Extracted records
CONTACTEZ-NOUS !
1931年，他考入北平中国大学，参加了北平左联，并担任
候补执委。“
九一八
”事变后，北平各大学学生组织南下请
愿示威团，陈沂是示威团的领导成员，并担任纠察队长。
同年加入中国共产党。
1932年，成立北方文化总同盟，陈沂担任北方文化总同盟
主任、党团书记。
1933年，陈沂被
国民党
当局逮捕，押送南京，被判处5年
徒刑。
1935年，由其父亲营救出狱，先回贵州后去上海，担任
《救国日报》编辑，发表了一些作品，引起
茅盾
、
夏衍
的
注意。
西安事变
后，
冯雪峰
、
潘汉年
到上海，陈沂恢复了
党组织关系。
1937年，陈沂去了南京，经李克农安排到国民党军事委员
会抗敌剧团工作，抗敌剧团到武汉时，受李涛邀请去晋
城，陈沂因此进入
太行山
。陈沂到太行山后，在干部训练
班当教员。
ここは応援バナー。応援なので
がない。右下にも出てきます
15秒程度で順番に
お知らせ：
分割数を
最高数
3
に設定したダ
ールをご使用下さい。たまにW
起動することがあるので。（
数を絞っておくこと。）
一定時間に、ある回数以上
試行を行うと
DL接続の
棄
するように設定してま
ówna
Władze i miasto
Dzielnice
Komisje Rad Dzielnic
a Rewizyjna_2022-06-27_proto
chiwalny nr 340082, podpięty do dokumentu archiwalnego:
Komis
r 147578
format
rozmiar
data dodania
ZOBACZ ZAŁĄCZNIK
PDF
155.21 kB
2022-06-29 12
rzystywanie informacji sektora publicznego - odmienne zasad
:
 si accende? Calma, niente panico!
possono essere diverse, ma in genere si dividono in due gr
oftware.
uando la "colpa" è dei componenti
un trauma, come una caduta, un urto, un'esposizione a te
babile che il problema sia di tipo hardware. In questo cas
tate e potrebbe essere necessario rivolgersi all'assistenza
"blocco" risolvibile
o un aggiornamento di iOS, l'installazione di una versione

◆ Required work
Look through the records and count each line that holds "essere". Write only the total.

◆ Task response
2